How to efficiently get # of search results, per attribute

2004-11-13 Thread Chris Lamprecht
I'd like to implement a search across several types of entities,
let's say, classes, professors, and departments.  I want the user to
be able to enter a simple, single query and not have to specify what
they're looking for.  Then I want the search results to be something
like this:

Search results for: philosophy boyer

Found: 121 classes - 5 professors - 2 departments

search results here...


I know I could iterate through every hit returned and count them up
myself, but that seems inefficient if there are lots of results.  Is
there some other way to get this kind of information from the search
result set?  My other ideas are: doing a separate search each result
type, or storing different types in different indexes.  Any
suggestions?  Thanks for your help!

-Chris

-
To unsubscribe, e-mail: [EMAIL PROTECTED]
For additional commands, e-mail: [EMAIL PROTECTED]

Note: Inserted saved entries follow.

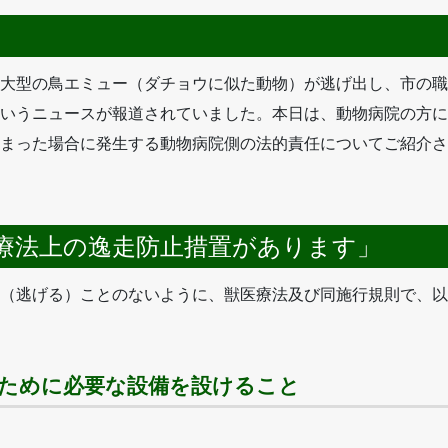
大型の鳥エミュー（ダチョウに似た動物）が逃げ出し、市の職
いうニュースが報道されていました。本日は、動物病院の方に
まった場合に発生する動物病院側の法的責任についてご紹介さ
療法上の逸走防止措置があります」
（逃げる）ことのないように、獣医療法及び同施行規則で、以
るために必要な設備を設けること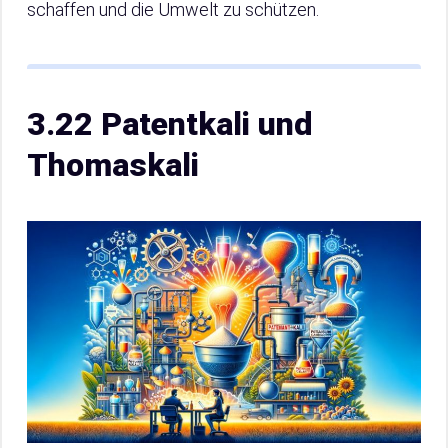
schaffen und die Umwelt zu schützen.
3.22 Patentkali und
Thomaskali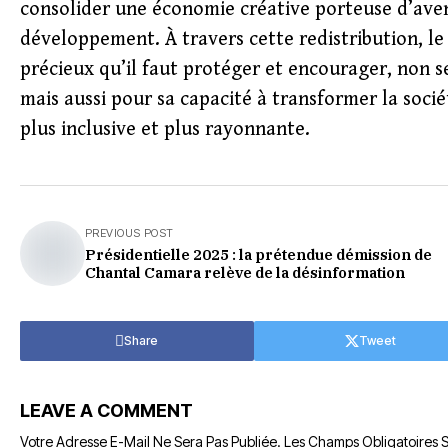
consolider une économie créative porteuse d’aveni
développement. À travers cette redistribution, le
précieux qu’il faut protéger et encourager, non 
mais aussi pour sa capacité à transformer la socié
plus inclusive et plus rayonnante.
PREVIOUS POST
Présidentielle 2025 : la prétendue démission de
Chantal Camara relève de la désinformation
Share
Tweet
LEAVE A COMMENT
Votre Adresse E-Mail Ne Sera Pas Publiée.
Les Champs Obligatoires 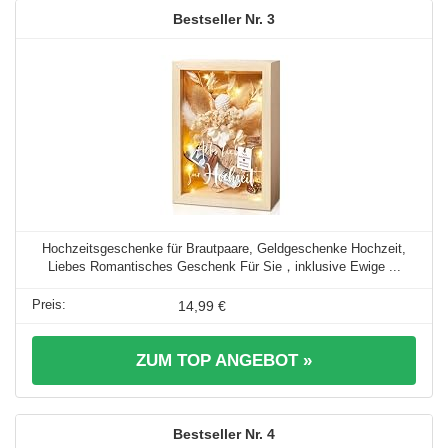
3
Hochzeitsgeschenke für Brautpaare, Geldgeschenke Hochzeit,
Liebes Romantisches Geschenk Für Sie，inklusive Ewige ...
14,99 €
ZUM TOP ANGEBOT »
4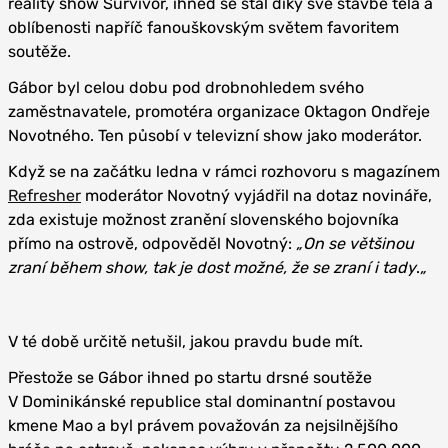
reality show Survivor, ihned se stal díky své stavbě těla a
oblíbenosti napříč fanouškovským světem favoritem
soutěže.
Gábor byl celou dobu pod drobnohledem svého
zaměstnavatele, promotéra organizace Oktagon Ondřeje
Novotného. Ten působí v televizní show jako moderátor.
Když se na začátku ledna v rámci rozhovoru s magazínem
Refresher
moderátor Novotný vyjádřil na dotaz novináře,
zda existuje možnost zranění slovenského bojovníka
přímo na ostrově, odpověděl Novotný:
„On se většinou
zraní během show, tak je dost možné, že se zraní i tady
.
„
V té době určitě netušil, jakou pravdu bude mít.
Přestože se Gábor ihned po startu drsné soutěže
V Dominikánské republice stal dominantní postavou
kmene Mao a byl právem považován za nejsilnějšího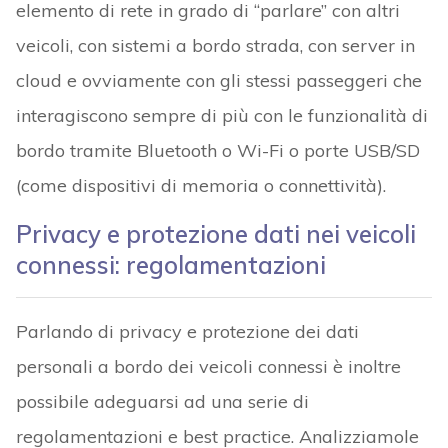
elemento di rete in grado di “parlare” con altri
veicoli, con sistemi a bordo strada, con server in
cloud e ovviamente con gli stessi passeggeri che
interagiscono sempre di più con le funzionalità di
bordo tramite Bluetooth o Wi-Fi o porte USB/SD
(come dispositivi di memoria o connettività).
Privacy e protezione dati nei veicoli
connessi: regolamentazioni
Parlando di privacy e protezione dei dati
personali a bordo dei veicoli connessi è inoltre
possibile adeguarsi ad una serie di
regolamentazioni e best practice. Analizziamole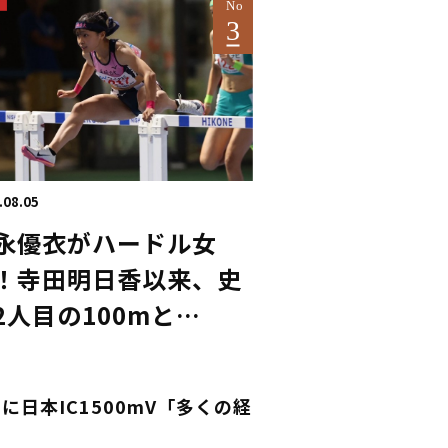
.08.05
永優衣がハードル女
！寺田明日香以来、史
2人目の100mと
00mH2冠／滋賀IH
日本IC1500mV「多くの経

Re: How to efficiently get # of search results, per attribute

2004-11-13 Thread Nader Henein
It depends on how many results they're looking through, here are two 
scenarios I see:

1] If you don't have that many records you can fetch all the results and 
then do a post parsing step the determine totals

2] If you have a lot of entries in each category and you're worried 
about fetching thousands of records every time, you can just have 
seperate indecies per category and search them in in parallel (not 
Lucene Parallel Search) and you can get up to 100 hits for each one 
(efficiency) but you'll also have the total from the search to display.

Either way you can boost up speed using RamDirectory if you need more 
speed from the search, but whichever approach you choose I would 
recommend that you sit down and do some number crunching to figure out 
which way to go.

Hope this helps
Nader Henein

Chris Lamprecht wrote:
I'd like to implement a search across several types of entities,
let's say, classes, professors, and departments.  I want the user to
be able to enter a simple, single query and not have to specify what
they're looking for.  Then I want the search results to be something
like this:
Search results for: philosophy boyer
Found: 121 classes - 5 professors - 2 departments
search results here...
I know I could iterate through every hit returned and count them up
myself, but that seems inefficient if there are lots of results.  Is
there some other way to get this kind of information from the search
result set?  My other ideas are: doing a separate search each result
type, or storing different types in different indexes.  Any
suggestions?  Thanks for your help!
-Chris
-
To unsubscribe, e-mail: [EMAIL PROTECTED]
For additional commands, e-mail: [EMAIL PROTECTED]

 

-
To unsubscribe, e-mail: [EMAIL PROTECTED]
For additional commands, e-mail: [EMAIL PROTECTED]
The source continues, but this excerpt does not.